In order to evaluate the impact of the model on the web attack classification results, a set of five network models were designed in a simulated network environment to do a set of comparison experiments, as shown in Table 3.

Table 3 shows the performance of the five models on the web attack dataset with four evaluation metrics. The results show that the models in this paper have the best performance, with a high-performance improvement compared to the original GA and the original PSO. The experiments demonstrate that the models in this paper are basically unaffected by web attacks and can guarantee the security posture evaluation work in the web domain regardless of whether they are subject to web attacks or not.

In order to further verify the algorithm’s situational assessment capability, the evaluation results are fitted with the actual situational trends in this paper, and the obtained results are shown in Figure 10.
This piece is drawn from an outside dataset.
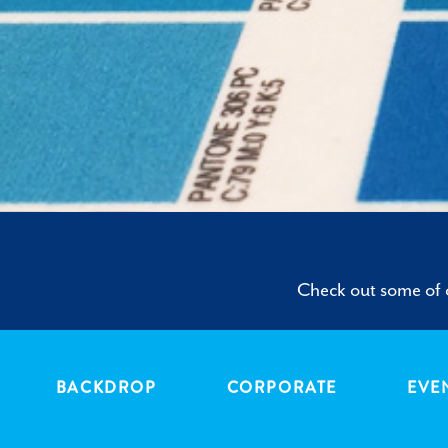
Check out some of o
BACKDROP
CORPORATE
EVE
As shown in Figure 10, the situational level “safe” is marked as 1, the situational level “low risk” is marked as 2, the situational level “medium risk” is marked as 3, the situational level “high risk” is marked as 4, and the situational level “emergency” is marked as 5. At sample numbers 5, 7, 17, 23, 31, and 33, the network’s posture level fluctuates significantly, indicating that the network is subject to a high level of cyber threat at these times. At sample number 7, there is a “medium risk” warning indicating that the network is being attacked by a higher level of threat and requiring countermeasures for security defense. The “high risk” level warnings appear in sample 33, indicating that the network is facing a high-security threat and needs to be protected or rescued in time. Based on the two fitted curves comparing the real and assessed values, it can be seen that the proposed method yields a situational assessment that fits perfectly with the real security situation. In contrast, the method in RFR is wrong twice, in samples 7 and 33, respectively. The method of SVR and the methods based on the original GA and PSO have three misjudgments, respectively. The above experimental results fully prove that the method in this paper can adapt to the network domain security posture assessment work in the current network environment and can accurately fit the real security posture change of the network.

5. Conclusion

Based on the powerful nonlinear mapping capability of the BP neural network and also for the problems of low efficiency and insignificant parameter optimization in the training process of the BP algorithm, this paper proposes an improved population intelligence algorithm and BP neural network for a security posture assessment model. The BP neural network is optimized by improving the PSO adaptive adjustment of the global and local optimization-seeking capabilities to make the prediction results more accurate. The weights and pigeon values of the BP network are optimized, and the prediction model is built to predict the network security posture using the inherent hidden parallelism and good global merit-seeking ability of the improved population intelligence algorithm. The algorithm is able to improve the stability of the algorithm while maintaining fast convergence, which improves the shortcomings of traditional BP networks in prediction applications. At the same time, the comparative analysis with other prediction algorithms further verifies the accuracy of this model.

Data Availability

The labeled dataset used to support the findings of this study are available from the corresponding author upon request.

Conflicts of Interest

The authors declare no competing interests.

Acknowledgments

This study is sponsored by the Xinyang Agriculture and Forestry University.